Tarman may look fragile, but he is extremely resilient. Trioxin zombies do not die from conventional trauma. Gunshots, dismemberment, and severe injury only slow them. Their bodies can continue functioning even when badly damaged.

He moves slowly and clumsily, his muscles largely deteriorated, yet his grip is powerful and his bite capable of cracking bone. Unlike traditional silent zombies, Tarman can speak. His drawn out cry of “Brains” became one of horror cinema’s most famous lines, marking the first clear articulation of that specific undead hunger.

His intelligence sets him apart. He can assess obstacles, use tools, and plan simple mechanical actions. This makes him more than a mindless corpse. He is driven by hunger but capable of strategy.


Legacy of Tarman

Tarman is widely regarded as one of the most iconic zombies ever created. A large portion of the film’s budget went into his design, and Allan Trautman’s skeletal build and physical performance gave the character an unforgettable silhouette and movement style.

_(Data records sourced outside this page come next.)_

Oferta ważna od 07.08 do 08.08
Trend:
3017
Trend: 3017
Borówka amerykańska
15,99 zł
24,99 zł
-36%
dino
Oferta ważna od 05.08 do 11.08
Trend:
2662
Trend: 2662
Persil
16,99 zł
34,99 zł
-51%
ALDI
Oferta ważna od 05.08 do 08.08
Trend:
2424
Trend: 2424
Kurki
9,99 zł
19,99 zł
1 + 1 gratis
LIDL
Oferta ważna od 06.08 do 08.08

He was one of the first zombies to clearly verbalise a desire for brains and to display problem solving intelligence, traits that would echo through decades of undead fiction. His appearance, voice, and presence helped shift zombies from slow background threats into distinctive horror figures with personality.

Tarman endures as the defining image of Trioxin infection and remains central to the identity of The Return of the Living Dead.

The Return of the Living Dead had a fantastic 4k release in 2025 from Arrow Video.


League Placement

Tarman belongs in the Third Class Tier. He is iconic and genre shaping, but functions as a product of a larger outbreak rather than a singular mastermind or mythic entity.